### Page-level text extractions

════

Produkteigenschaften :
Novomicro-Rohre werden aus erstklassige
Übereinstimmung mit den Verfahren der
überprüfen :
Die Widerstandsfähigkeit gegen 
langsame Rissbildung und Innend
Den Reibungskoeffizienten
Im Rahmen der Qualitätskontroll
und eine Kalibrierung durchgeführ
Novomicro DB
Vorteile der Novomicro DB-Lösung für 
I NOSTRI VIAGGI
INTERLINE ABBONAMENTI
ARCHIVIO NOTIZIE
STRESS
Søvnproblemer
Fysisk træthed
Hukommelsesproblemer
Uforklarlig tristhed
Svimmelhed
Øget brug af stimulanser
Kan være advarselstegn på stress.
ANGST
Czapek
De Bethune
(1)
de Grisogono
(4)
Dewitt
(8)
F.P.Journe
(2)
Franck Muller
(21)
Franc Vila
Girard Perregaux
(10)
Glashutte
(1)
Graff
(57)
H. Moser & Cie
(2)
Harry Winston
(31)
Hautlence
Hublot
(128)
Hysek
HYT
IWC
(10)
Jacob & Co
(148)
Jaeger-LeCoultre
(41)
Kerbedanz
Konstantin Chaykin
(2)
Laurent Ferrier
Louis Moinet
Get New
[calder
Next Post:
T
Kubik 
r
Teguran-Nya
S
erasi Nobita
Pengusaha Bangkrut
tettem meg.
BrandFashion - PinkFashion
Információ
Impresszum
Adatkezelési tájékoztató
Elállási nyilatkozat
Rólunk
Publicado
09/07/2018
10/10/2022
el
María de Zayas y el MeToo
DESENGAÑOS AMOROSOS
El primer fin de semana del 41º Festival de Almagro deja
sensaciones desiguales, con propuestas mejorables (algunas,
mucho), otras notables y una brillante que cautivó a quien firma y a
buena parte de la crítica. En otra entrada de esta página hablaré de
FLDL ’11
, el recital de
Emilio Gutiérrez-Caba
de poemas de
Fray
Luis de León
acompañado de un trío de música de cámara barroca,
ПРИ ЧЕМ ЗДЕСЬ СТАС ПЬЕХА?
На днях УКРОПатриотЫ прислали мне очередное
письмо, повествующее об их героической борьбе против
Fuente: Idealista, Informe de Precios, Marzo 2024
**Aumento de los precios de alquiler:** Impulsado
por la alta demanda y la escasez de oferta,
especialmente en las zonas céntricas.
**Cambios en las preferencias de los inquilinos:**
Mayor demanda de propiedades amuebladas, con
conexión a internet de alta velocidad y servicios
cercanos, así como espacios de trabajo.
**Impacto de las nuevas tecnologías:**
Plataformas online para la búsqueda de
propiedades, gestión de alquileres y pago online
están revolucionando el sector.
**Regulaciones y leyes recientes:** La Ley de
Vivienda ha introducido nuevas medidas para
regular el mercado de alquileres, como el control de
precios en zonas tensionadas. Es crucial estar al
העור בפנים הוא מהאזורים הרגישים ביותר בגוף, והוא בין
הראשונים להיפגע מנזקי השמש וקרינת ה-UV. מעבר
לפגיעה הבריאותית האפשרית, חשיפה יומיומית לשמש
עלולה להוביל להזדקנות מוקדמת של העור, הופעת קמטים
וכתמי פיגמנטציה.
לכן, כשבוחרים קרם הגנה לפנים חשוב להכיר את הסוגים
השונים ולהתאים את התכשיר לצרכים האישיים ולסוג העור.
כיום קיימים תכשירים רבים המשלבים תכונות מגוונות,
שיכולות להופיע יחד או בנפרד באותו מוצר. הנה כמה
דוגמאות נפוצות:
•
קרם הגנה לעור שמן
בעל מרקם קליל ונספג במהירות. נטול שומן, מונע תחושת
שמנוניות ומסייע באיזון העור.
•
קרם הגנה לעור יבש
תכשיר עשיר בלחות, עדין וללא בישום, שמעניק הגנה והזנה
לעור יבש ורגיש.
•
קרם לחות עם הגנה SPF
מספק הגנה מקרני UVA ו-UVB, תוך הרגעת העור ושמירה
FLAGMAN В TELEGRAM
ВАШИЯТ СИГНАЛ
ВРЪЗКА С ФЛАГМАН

════

### What to work on
Every record, restated word for word, should make up your reply.

### Reply to the task
Produkteigenschaften :
Novomicro-Rohre werden aus erstklassige
Übereinstimmung mit den Verfahren der
überprüfen :
Die Widerstandsfähigkeit gegen 
langsame Rissbildung und Innend
Den Reibungskoeffizienten
Im Rahmen der Qualitätskontroll
und eine Kalibrierung durchgeführ
Novomicro DB
Vorteile der Novomicro DB-Lösung für 
I NOSTRI VIAGGI
INTERLINE ABBONAMENTI
ARCHIVIO NOTIZIE
STRESS
Søvnproblemer
Fysisk træthed
Hukommelsesproblemer
Uforklarlig tristhed
Svimmelhed
Øget brug af stimulanser
Kan være advarselstegn på stress.
ANGST
Czapek
De Bethune
(1)
de Grisogono
(4)
Dewitt
(8)
F.P.Journe
(2)
Franck Muller
(21)
Franc Vila
Girard Perregaux
(10)
Glashutte
(1)
Graff
(57)
H. Moser & Cie
(2)
Harry Winston
(31)
Hautlence
Hublot
(128)
Hysek
HYT
IWC
(10)
Jacob & Co
(148)
Jaeger-LeCoultre
(41)
Kerbedanz
Konstantin Chaykin
(2)
Laurent Ferrier
Louis Moinet
Get New
[calder
Next Post:
T
Kubik 
r
Teguran-Nya
S
erasi Nobita
Pengusaha Bangkrut
tettem meg.
BrandFashion - PinkFashion
Információ
Impresszum
Adatkezelési tájékoztató
Elállási nyilatkozat
Rólunk
Publicado
09/07/2018
10/10/2022
el
María de Zayas y el MeToo
DESENGAÑOS AMOROSOS
El primer fin de semana del 41º Festival de Almagro deja
sensaciones desiguales, con propuestas mejorables (algunas,
mucho), otras notables y una brillante que cautivó a quien firma y a
buena parte de la crítica. En otra entrada de esta página hablaré de
FLDL ’11
, el recital de
Emilio Gutiérrez-Caba
de poemas de
Fray
Luis de León
acompañado de un trío de música de cámara barroca,
ПРИ ЧЕМ ЗДЕСЬ СТАС ПЬЕХА?
На днях УКРОПатриотЫ прислали мне очередное
письмо, повествующее об их героической борьбе против
Fuente: Idealista, Informe de Precios, Marzo 2024
**Aumento de los precios de alquiler:** Impulsado
por la alta demanda y la escasez de oferta,
especialmente en las zonas céntricas.
**Cambios en las preferencias de los inquilinos:**
Mayor demanda de propiedades amuebladas, con
conexión a internet de alta velocidad y servicios
cercanos, así como espacios de trabajo.
**Impacto de las nuevas tecnologías:**
Plataformas online para la búsqueda de
propiedades, gestión de alquileres y pago online
están revolucionando el sector.
**Regulaciones y leyes recientes:** La Ley de
Vivienda ha introducido nuevas medidas para
regular el mercado de alquileres, como el control de
precios en zonas tensionadas. Es crucial estar al
העור בפנים הוא מהאזורים הרגישים ביותר בגוף, והוא בין
הראשונים להיפגע מנזקי השמש וקרינת ה-UV. מעבר
לפגיעה הבריאותית האפשרית, חשיפה יומיומית לשמש
עלולה להוביל להזדקנות מוקדמת של העור, הופעת קמטים
וכתמי פיגמנטציה.
לכן, כשבוחרים קרם הגנה לפנים חשוב להכיר את הסוגים
השונים ולהתאים את התכשיר לצרכים האישיים ולסוג העור.
כיום קיימים תכשירים רבים המשלבים תכונות מגוונות,
שיכולות להופיע יחד או בנפרד באותו מוצר. הנה כמה
דוגמאות נפוצות:
•
קרם הגנה לעור שמן
בעל מרקם קליל ונספג במהירות. נטול שומן, מונע תחושת
שמנוניות ומסייע באיזון העור.
•
קרם הגנה לעור יבש
תכשיר עשיר בלחות, עדין וללא בישום, שמעניק הגנה והזנה
לעור יבש ורגיש.
•
קרם לחות עם הגנה SPF
מספק הגנה מקרני UVA ו-UVB, תוך הרגעת העור ושמירה
FLAGMAN В TELEGRAM
ВАШИЯТ СИГНАЛ
ВРЪЗКА С ФЛАГМАН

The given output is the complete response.